Is That Other Parent Really Your Enemy? – Part 5
You must stop competing against your ally. Competing against who? Get ready for some uncommon thinking. Why would a mom and step-mom have to compete when it relates to their child? Why would a dad and step-dad find themselves trying to outdo the other when it relates to their child? Sounds weird as I say it, right? The truth is, it’s common. This is the normal behavior found between a parent and a step-parent. Naturally a parent will compete to win their place in their child’s life or to just “show up” the other parent. However, this competition doesn’t have to exist and this is exactly what this lesson is about. There is a way to define each person’s role so that no one has to compete and your child(ren) doesn’t have to see a battle go on between the one he/she loves.
You must be you and they must be themselves.
Honestly, all your child(ren) wants from you is to be you. The competition that your child(ren) sees between you and the other parent is actually a result of the parents themselves. Be yourself and let your characteristics be the difference maker. Each person is unique and can’t be duplicated. Therefore, the child you share doesn’t expect the same from either parent unless the parents themselves set such expectations.
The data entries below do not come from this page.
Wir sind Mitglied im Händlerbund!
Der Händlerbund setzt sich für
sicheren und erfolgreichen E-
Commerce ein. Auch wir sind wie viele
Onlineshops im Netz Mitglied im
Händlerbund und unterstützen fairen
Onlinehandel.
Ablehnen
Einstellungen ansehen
If you will for a second think back to when you were in grade school. Remember the teachers you had? Each year, you had a different teacher. On day one of class as a student, you might have compared the previous teacher to your current teacher, but after a week or so, that comparison went out the door. It went out of the door because your current teacher wasn’t trying to be or outdo your last teacher. He/she was simply herself/himself. As parents we must do the same if we want to make this thing called a blended-family work.
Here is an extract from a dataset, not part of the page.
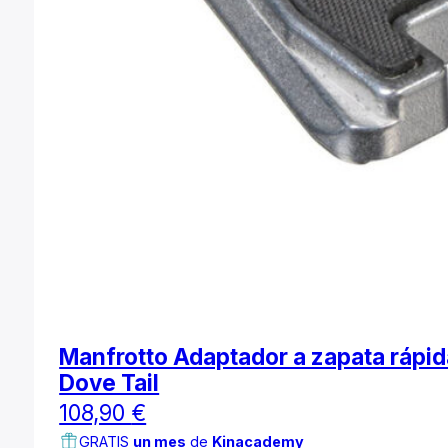
Manfrotto Adaptador a zapata rápid
Dove Tail
108,90
€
You have your own special place in your child(ren)’s life.
Never try to take anyone else’s place. When you do this, you begin to erode your own place and that erosion begins to build up in the place held by the parent whom you’re trying to trade places.
Be an addition (add value) if you need a place. You are needed in your own position. All other positions are taken. What I mean here is, by you being secure in who you are, you’re establishing your own place in your child(ren)’s life. Normal thinking would have you believe that someone else can take your place, but that’s not true. No one can replace you or what you bring to the table. Allow me to now help you define the roles at play.
When mentoring others, often we (Pamela & I) encourage other shared-time parents to never refer to being with their other parent as if they are going to spend time with the other parent. Rather we choose to say our child is going home and coming home. You see we tell our child(ren) that God has blessed them with two homes and with that blessing comes a lot of responsibilities and benefits.
You are blessed to have a child who has two homes.
I’m sure you’ve heard it said, “to whom much is given, much is required.” If you have been given much which most people would love, the side-effect is that it requires more of you, which very few desire. For example, one of the benefits of having two homes is you generally get two of everything; like birthdays. The side-effect to having two homes, for example, is making sure your school books are with you or your athletic bag is at the right home at the right time. Also, your child will have to understand that the rules for each place can and do differ. Since we’ve covered the physical aspects, let’s discuss the personal or relational aspects of having two homes.
This next concept isn’t always an easy one to accept. However, the sooner that you do, the better life becomes for you, your child(ren) and the rest of your family. Pamela and I sat down and began strategizing; we formed a plan which we will share.
As far as it relates to your child(ren), the basic roles are that of mother and father. The simple definition of father is a male who is in relationship with their child(ren). A mother in simple terms is a female who is in a relationship with their child. This being the case, a child can have a mother who is not a blood relative. In other words, a person who is not a child’s biological mother can take on the role of mother and likewise a male who is not the biological father can assume the role of father. Since this is the case, then an uncommon perspective would be that two individuals can perform the same role. We tell our child(ren) in this case you have two people who hold the role of mother. So our child(ren) may have two fathers, but only one daddy. In the same way our child(ren) may have two mothers, but only one momma. Because we decided to define these roles as such, we created names for the step-parent relationship (i.e. our boys call me KAC) so that each person remained unique and no one fights for a role.
Now that each father or each mother has a unique name, each person can play their own role in the life of their child within their own blended-families. This process is so effective that most onlookers don’t know the differences and we’ve often received appreciation from the biological parent for how well we’ve participated in parenting with them.
The fact is this. If you want to be different, you must become different. If you want it to work, then you must work it. If you want to succeed, then you must have a plan. Just because you have “a situation” that’s not ideal doesn’t mean it’s not grounds for others to envy what you have. In fact, our daughter once had a relative say to her, “I wish I had your ‘situation’.” Imagine that, a child in a non-blended family desiring to have what a child in a blended-family has. It’s time to put aside the excuse or limiting belief that’s holding you back and create a blended family that the world envies.
Question: what can you make happen if you stop competing with each other?